The West Chicago City Council took steps Monday to smooth what has been a rocky road for supporters of a proposed Educare early childhood facility in the city.
The council voted 13-0 in favor of allowing the city to sell land for the state-of-the-art early childhood center to West Chicago Elementary District 33.
The cost of the site at Forest Avenue and Pearl Street, next to Pioneer Park, is $230,000.
City Administrator Michael Guttman said the council agreed the school district also must pay $143,000 upfront for improvements around the site, including streets, sidewalks and parkway trees.
The council's vote overturns a July recommendation by the city's plan commission to reject requests for a special-use permit and to rezone the site.
"This was a major hurdle and I'm very confident we are going to make this happen," District 33 Superintendent Ed Leman said.
Educare of West DuPage will serve 150 children in District 33 who are at risk of having academic difficulty when they reach school age. That includes some children of teen parents, from households that do not speak English, or who live in poverty.
The West Chicago site also faced delays last spring, after organizers scrapped plans to open Educare on a vacant lot owned by District 33 just north of Indian Knoll School.
Officials said that area is in unincorporated DuPage County and neighbors worried Educare's septic system and well plans would adversely affect their neighborhood.
Educare also faced some fundraising delays last spring; the West Chicago site largely will be financed with private dollars.

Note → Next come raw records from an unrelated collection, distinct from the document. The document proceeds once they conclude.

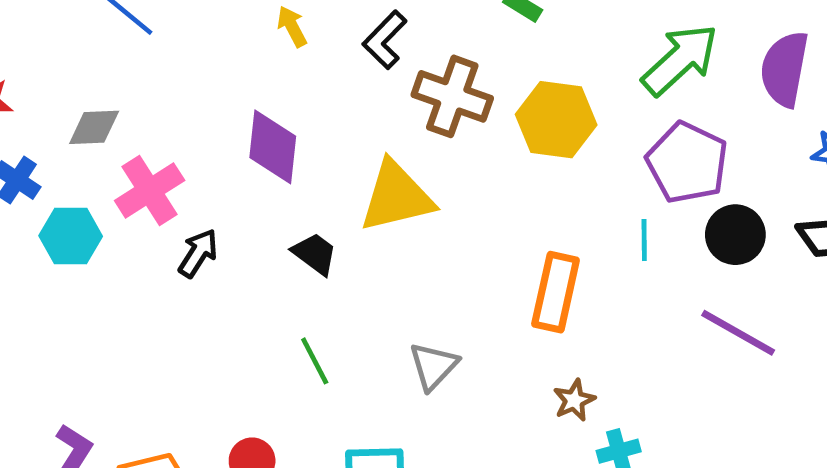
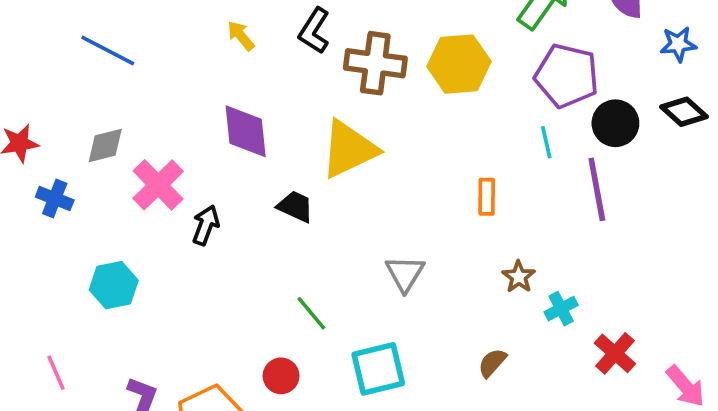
cyan hexagon: (71, 236) -> (114, 285), moved
orange rectangle: (556, 292) -> (487, 197), size x0.6
purple line: (738, 333) -> (597, 189), moved, turned 62
green line: (315, 361) -> (311, 313), moved

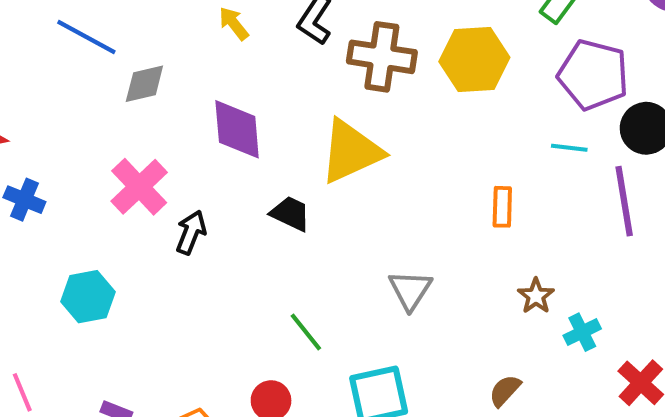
cyan line: (546, 142) -> (569, 148), turned -72
gray diamond: (105, 146) -> (144, 84), moved

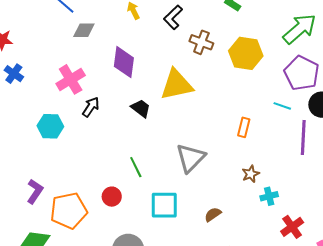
brown cross: (382, 57) -> (201, 42), size x0.7
gray triangle: (410, 290) -> (191, 158), size x1.4
cyan hexagon: (88, 297) -> (50, 126), moved
brown semicircle: (505, 391) -> (213, 214), moved

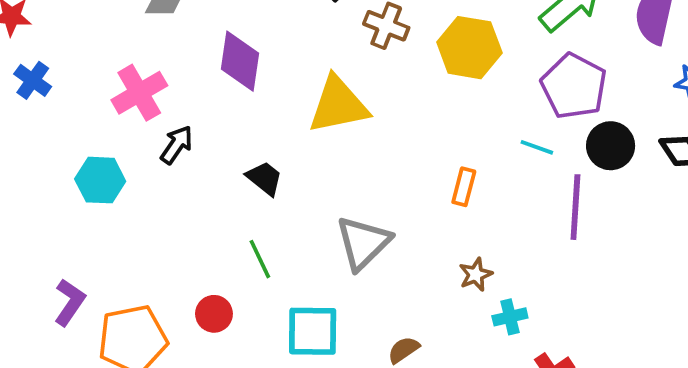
black trapezoid: (141, 108) -> (265, 178), moved

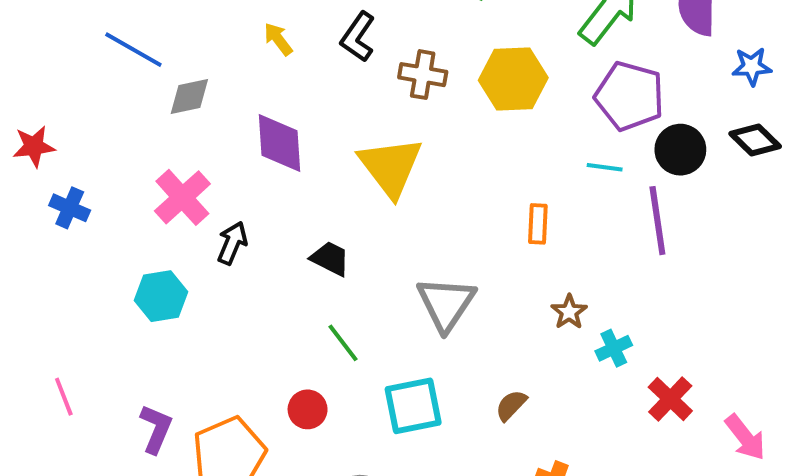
yellow triangle: (338, 105) -> (390, 167), turned -44

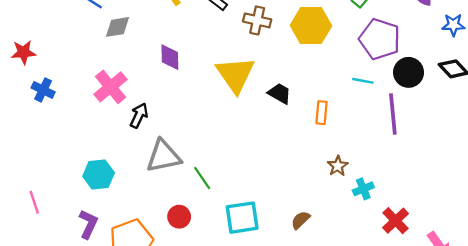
purple diamond: (279, 143) -> (170, 57), size x0.7
black trapezoid: (330, 258) -> (280, 93), moved
cyan hexagon: (161, 296) -> (99, 174), moved
gray triangle: (446, 304) -> (164, 156), moved, turned 42

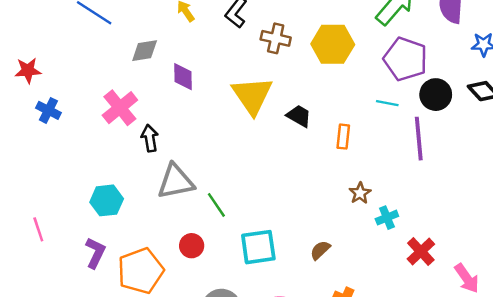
gray diamond: (118, 27) -> (145, 51), moved
black arrow: (139, 115) -> (150, 138), turned -35

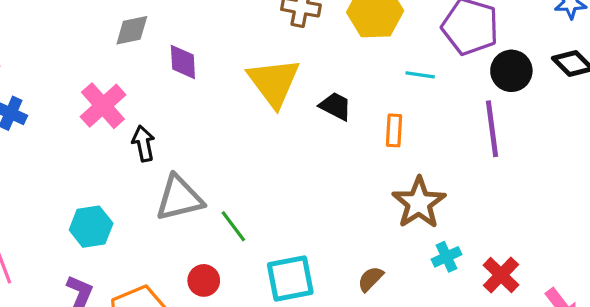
cyan line: (387, 103) -> (420, 75), moved
brown star: (360, 193) -> (419, 203), size x1.8
cyan cross: (387, 218) -> (446, 257), moved

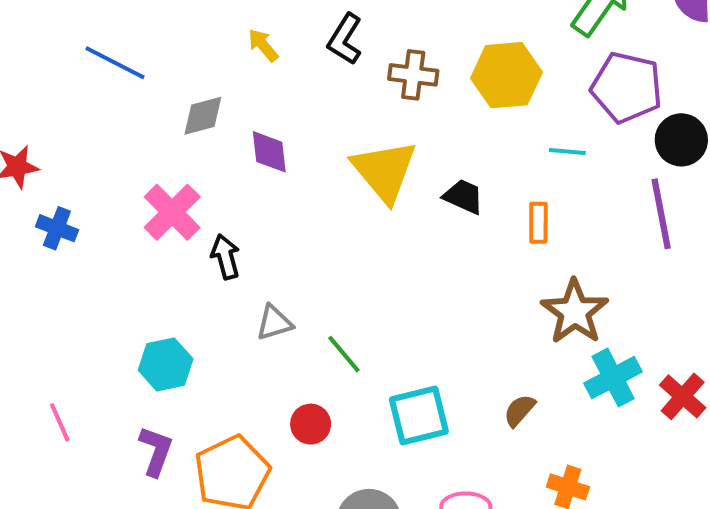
gray triangle: (179, 198) -> (274, 323), size x0.6
cyan cross: (446, 257) -> (613, 378), size x1.5

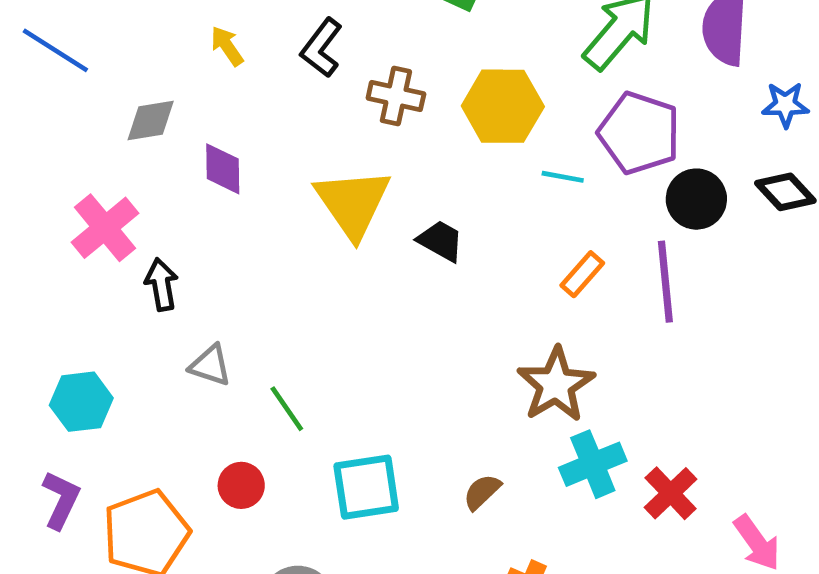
cyan line: (567, 152) -> (563, 177), moved
orange rectangle: (538, 223) -> (582, 274), moved, turned 36
gray triangle: (274, 323) -> (210, 365), turned 30

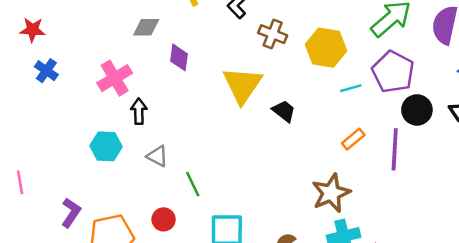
cyan line: (563, 177) -> (351, 88), turned -35
cyan hexagon: (81, 402) -> (106, 146), moved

Leman said those issues are settled and current donors include the DuPage-based Gustafson Family Foundation, as well as the Pritzker, Buffet and McCormick foundations.
Dist. 33's investment is limited to the cost of the land, improvements and ongoing building maintenance.
Now that the site is settled - and Educare officials were able to soothe the city council's concerns about traffic, security and lighting - Educare of West DuPage will pay to build the $10 million school and run the program.
Organizers say they hope to break ground on the 24,000-square-foot building in early September and the school is on schedule to open in August 2011.
"I think the council members used a very methodical approach," Leman said. "And while I am happy their decision was in favor of Educare, if it had not been, I feel this council would have made that decision based on information and data."